● **WORK INSTRUCTIONS**:
Copy all lines holding the word "that" from the entries.

● **DATA FOR REVIEW**:
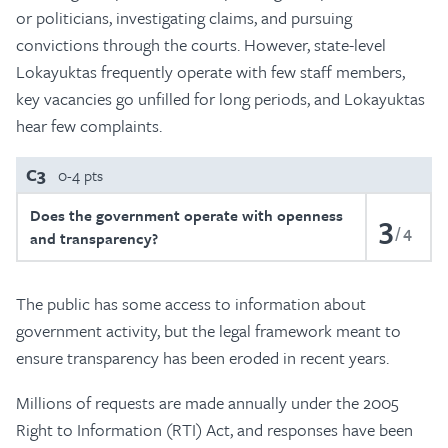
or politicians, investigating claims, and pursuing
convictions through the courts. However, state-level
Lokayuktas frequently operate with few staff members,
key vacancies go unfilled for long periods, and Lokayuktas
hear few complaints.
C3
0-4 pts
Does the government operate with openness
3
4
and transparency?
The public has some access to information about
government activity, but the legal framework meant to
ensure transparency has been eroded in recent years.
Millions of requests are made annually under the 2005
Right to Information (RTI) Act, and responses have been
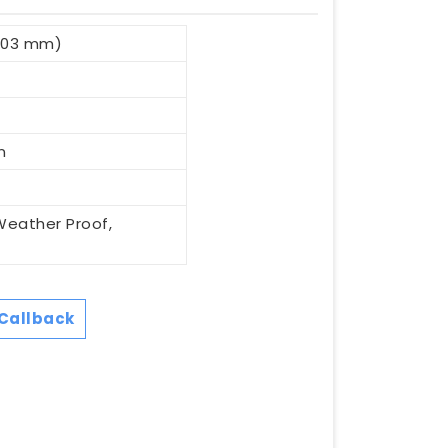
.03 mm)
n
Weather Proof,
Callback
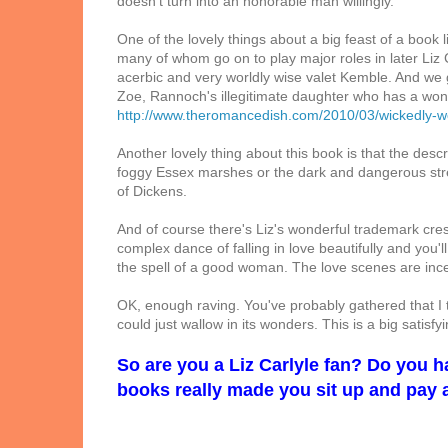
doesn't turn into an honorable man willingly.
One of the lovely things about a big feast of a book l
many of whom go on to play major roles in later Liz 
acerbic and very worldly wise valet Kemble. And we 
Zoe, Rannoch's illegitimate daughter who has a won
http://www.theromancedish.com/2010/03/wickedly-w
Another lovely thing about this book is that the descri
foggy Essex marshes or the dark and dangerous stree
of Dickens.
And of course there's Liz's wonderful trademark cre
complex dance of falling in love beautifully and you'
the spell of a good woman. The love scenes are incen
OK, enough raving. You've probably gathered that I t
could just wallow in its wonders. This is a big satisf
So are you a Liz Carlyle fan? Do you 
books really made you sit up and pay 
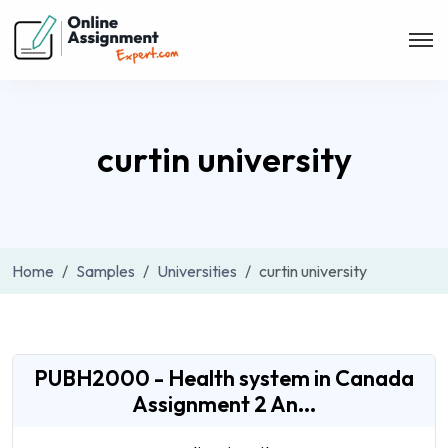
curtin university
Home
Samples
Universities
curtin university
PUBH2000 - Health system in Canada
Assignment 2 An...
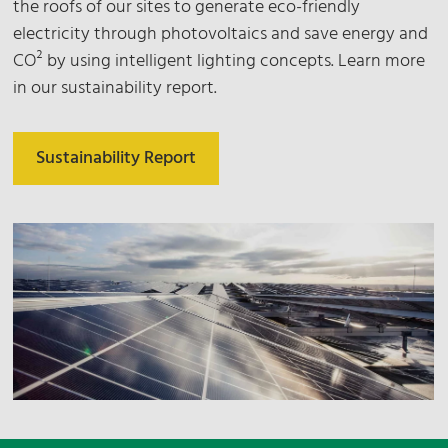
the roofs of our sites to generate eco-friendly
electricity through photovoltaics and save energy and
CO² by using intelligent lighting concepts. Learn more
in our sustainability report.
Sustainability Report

● **RESULT FOR THIS TASK**:
Another lovely thing about this book is that the descri
OK, enough raving. You've probably gathered that I t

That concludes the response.